Padahal belajar mengaji di tempatnya tak dipungut biaya apapun.
Biasanya yang berkomentar seperti itu lantaran belum kenal lebih dekat dengannya.
"Datang rutin saja sudah bayaran bagi saya sebab ada kepuasan tersendiri selama mengajar ngaji," terangnya.
Dia mengaku, memang ada orangtua yang memberikan uang kepadanya sebagai ungkapan terima kasih lantaran anaknya diajari mengaji.
"Kalau ada yang memberi uang biasanya buat subsidi silang dengan cara saya belikan air minum dan makanan yang nantinya disuguhkan saat acara tahlilan atau yasinan," terangnya.
Dia mengungkapkan, selama mengajari mengaji ke para tetangganya tak ada stigma negatif.
Sebaliknya para tetangganya sudah sangat percaya kepadanya.
Begitupun para pemuka agama di tempatnya tinggal tak ada gesekan apapun.
Kondisi lingkungan tanpa protes itu,menurutnya lantaran dia adalah warga pribumi di tempat tinggalnya.

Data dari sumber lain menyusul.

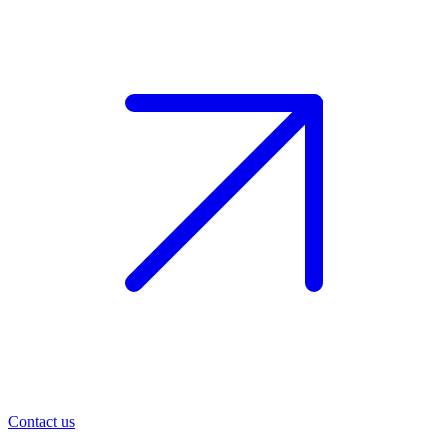
Contact us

Para warga sudah sangat kenal kepadanya.
Apalagi dia dari kecil hingga remaja sudah aktif di kegiatan keagamaan di lingkungannya seperti di remaja Masjid.
"Sampai sekarang saya masih ke Masjid dari salat Jumat dan tarawih," bebernya.
Kini, baginya, mengajar mengaji adalah sebuah kebahagian tersendiri.
Terutama melihat para muridnya yang antusias mengaji.
Bahkan dia merasa sedih saat beberapa kali aktivitas mengaji harus tertunda karena dia ada pekerjaan merias.
"Sewaktu harus tertunda itu saya merasa berat dan berusaha mengganti waktu mengaji pada malam hari kadang lelah pun tak terasa," paparnya.